■ TASK STATEMENT
Your task is to copy every line of the records below that contains "önemli".

Saved data entries:
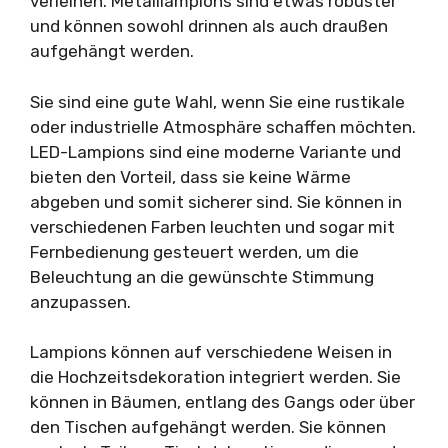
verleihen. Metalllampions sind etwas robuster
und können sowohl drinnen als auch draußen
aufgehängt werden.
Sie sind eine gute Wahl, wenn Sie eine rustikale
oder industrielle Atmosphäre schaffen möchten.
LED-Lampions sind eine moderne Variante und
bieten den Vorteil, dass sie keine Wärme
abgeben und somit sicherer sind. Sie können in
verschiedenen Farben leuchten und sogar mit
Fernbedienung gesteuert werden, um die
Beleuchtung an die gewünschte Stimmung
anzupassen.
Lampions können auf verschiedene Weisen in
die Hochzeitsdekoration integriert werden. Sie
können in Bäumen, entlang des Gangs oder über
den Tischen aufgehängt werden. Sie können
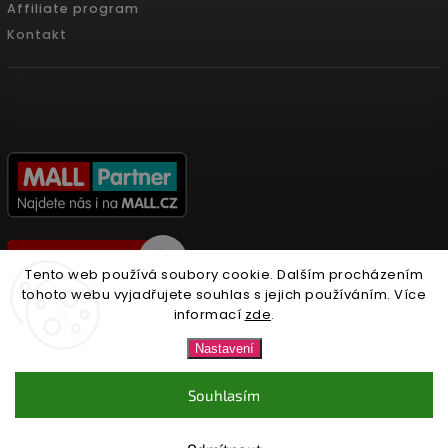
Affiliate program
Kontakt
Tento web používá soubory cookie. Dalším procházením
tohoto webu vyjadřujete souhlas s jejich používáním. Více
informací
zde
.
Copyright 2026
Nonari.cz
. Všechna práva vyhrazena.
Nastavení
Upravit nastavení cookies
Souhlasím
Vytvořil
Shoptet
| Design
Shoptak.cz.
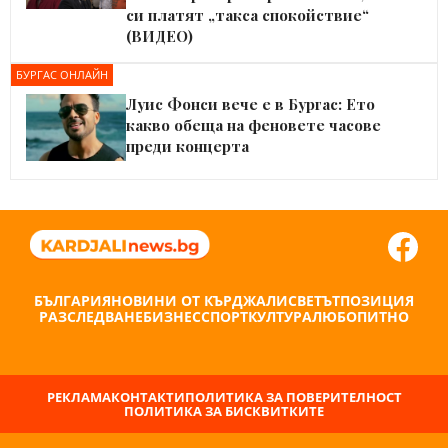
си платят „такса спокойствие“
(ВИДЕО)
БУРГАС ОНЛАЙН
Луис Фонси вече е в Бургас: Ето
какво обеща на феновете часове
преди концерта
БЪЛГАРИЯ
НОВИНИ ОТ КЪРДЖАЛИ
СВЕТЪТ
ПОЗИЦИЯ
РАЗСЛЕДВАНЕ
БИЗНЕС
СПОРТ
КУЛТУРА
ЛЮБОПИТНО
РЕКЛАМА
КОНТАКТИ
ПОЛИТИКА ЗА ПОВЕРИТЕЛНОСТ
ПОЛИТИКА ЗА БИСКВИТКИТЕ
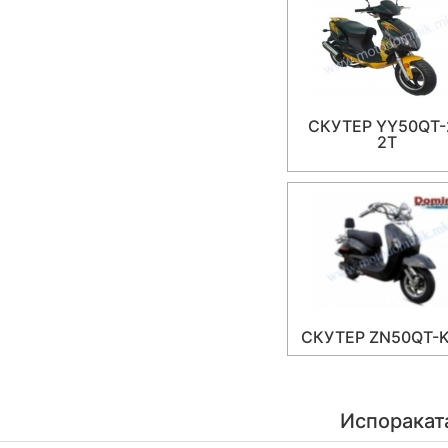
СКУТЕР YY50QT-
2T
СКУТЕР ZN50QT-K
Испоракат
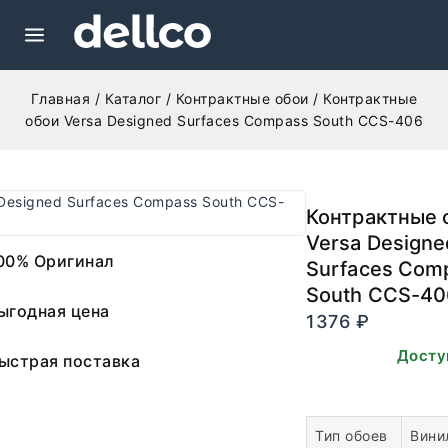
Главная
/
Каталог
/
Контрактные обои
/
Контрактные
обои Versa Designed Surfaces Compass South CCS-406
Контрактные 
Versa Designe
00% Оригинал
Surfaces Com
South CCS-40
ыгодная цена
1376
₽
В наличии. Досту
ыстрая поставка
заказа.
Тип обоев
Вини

==

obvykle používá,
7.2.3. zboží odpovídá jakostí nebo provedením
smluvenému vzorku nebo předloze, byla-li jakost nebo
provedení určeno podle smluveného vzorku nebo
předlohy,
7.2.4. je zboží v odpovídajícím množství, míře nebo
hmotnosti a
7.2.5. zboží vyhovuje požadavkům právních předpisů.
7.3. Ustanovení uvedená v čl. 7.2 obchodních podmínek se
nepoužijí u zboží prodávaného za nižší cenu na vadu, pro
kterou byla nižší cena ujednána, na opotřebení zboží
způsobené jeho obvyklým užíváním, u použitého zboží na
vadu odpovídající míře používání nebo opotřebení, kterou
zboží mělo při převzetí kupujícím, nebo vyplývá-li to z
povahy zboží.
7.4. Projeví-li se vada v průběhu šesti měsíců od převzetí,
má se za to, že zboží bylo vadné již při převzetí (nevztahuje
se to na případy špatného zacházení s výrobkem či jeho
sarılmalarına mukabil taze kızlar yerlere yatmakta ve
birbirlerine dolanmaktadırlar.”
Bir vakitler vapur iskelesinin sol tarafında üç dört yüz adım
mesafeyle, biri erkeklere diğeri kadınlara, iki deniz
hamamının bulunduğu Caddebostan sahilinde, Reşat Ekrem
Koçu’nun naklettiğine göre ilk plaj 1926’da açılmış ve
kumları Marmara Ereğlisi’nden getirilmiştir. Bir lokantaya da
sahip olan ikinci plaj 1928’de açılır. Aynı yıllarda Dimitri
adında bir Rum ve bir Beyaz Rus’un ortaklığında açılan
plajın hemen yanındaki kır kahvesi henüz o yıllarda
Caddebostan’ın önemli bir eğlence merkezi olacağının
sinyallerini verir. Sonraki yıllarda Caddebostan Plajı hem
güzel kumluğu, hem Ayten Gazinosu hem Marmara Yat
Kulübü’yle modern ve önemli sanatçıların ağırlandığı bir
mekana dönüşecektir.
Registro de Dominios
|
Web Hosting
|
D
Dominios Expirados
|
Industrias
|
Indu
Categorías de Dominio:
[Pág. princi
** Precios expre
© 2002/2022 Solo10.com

■ FINAL ANSWER
Caddebostan’ın önemli bir eğlence merkezi olacağının
Kulübü’yle modern ve önemli sanatçıların ağırlandığı bir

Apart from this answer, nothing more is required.